Signe des tensions, le sommet, où les dirigeants européens ont été privés de téléphone portable, a commencé avec près de trois heures de retard. Et il a été suspendu une heure et demie plus tard pour laisser place à de nouvelles discussions bilatérales avec chacun des dirigeants, a expliqué le porte-parole du président du Conseil Donald Tusk.

"Les chefs de gouvernement n'ont pas réussi à s'entendre. L'option discutée ce soir, autour de la candidature du Néerlandais Frans Timmermans semble mal engagée", résume Alix Le Bourdon, correspondante à Bruxelles pour France 24, qui précise que "l'Italie le trouve trop strict sur les questions budgétaires" et qu'il est "la bête noire de la Hongrie et la Pologne". Le Néerlandais a, en effet, lancé des procédures pour violation de l'État de droit contre ces deux gouvernements.

Le PPE rejette l'accord de la chancelière allemande

Le sommet a déraillé avant même d'avoir commencé, lorsque les dirigeants membres du Parti populaire européen (PPE-droite) ont rejeté l'accord accepté par la chancelière allemande, Angela Merkel, lors du sommet du G20, à Osaka.

Premier parti politique au Conseil et au Parlement européen, le PPE a vu son candidat, l'Allemand Manfred Weber, recalé lors du précédent sommet le 20 juin.
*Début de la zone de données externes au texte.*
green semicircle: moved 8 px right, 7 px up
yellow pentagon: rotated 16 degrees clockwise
La chancelière allemande a préféré, samedi, mettre en selle le chef de file des sociaux-démocrates, Frans Timmermans, vice-président de la Commission européenne. Un soutien accepté par le PPE à condition d'obtenir les présidences du Parlement européen et du Conseil, ont rapporté à l'AFP deux sources qui ont participé aux négociations.
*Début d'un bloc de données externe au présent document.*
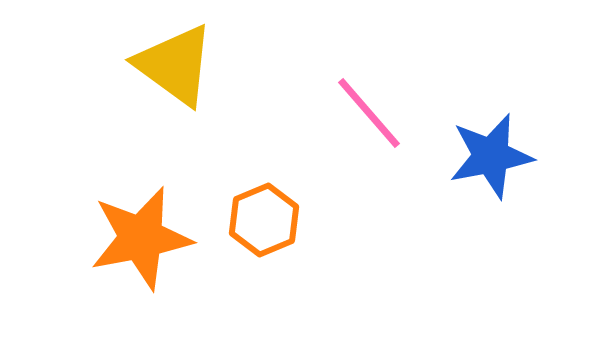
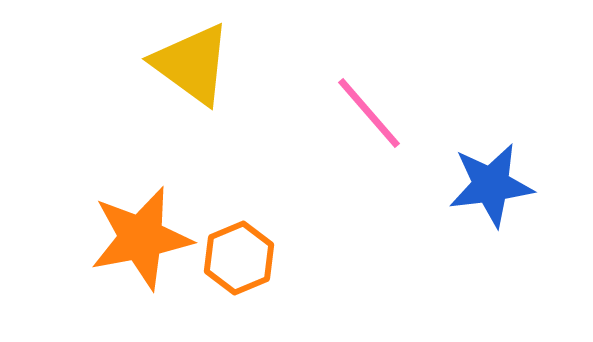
yellow triangle: moved 17 px right, 1 px up
blue star: moved 29 px down; rotated 4 degrees clockwise
orange hexagon: moved 25 px left, 38 px down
Mais les Libéraux ont refusé les termes de cet accord et ont obtenu d'Angela Merkel la présidence du Conseil lors des discussions en marge du sommet du G20, ce qui a déclenché la colère du PPE. "Aucun des dirigeants du PPE n'a accepté" ce qui a été négocié à Osaka, a affirmé le Premier ministre irlandais Leo Varadkar, membre du PPE. La droite tient la clef de ces nominations. Aucune solution ne peut être avalisée sans le soutien de cette famille politique, car aucune majorité n'est possible sans les votes de son groupe au Parlement européen.

Un nouveau sommet évoqué

Un nouveau sommet pourrait être nécessaire pour boucler un accord. L'Assemblée doit impérativement élire son nouveau président lors de sa session inaugurale mercredi 3 juillet.

"Le choix du président du Parlement est totalement indépendant (...) Nous élirons notre président le 3 juillet quel que soit le résultat" du sommet, a affirmé dimanche le président sortant, l'Italien Antonio Tajani, membre du PPE. La désignation du président de la Commission européenne peut en revanche être retardée. L'actuel chef de l'exécutif bruxellois, le Luxembourgeois Jean-Claude Juncker, est en fonction jusqu'au 31 octobre.

Pour rappel, afin d’être désigné par le Conseil européen, un candidat doit avoir le soutien de 22 États membres sur 28, représentant plus de 60 % de la population.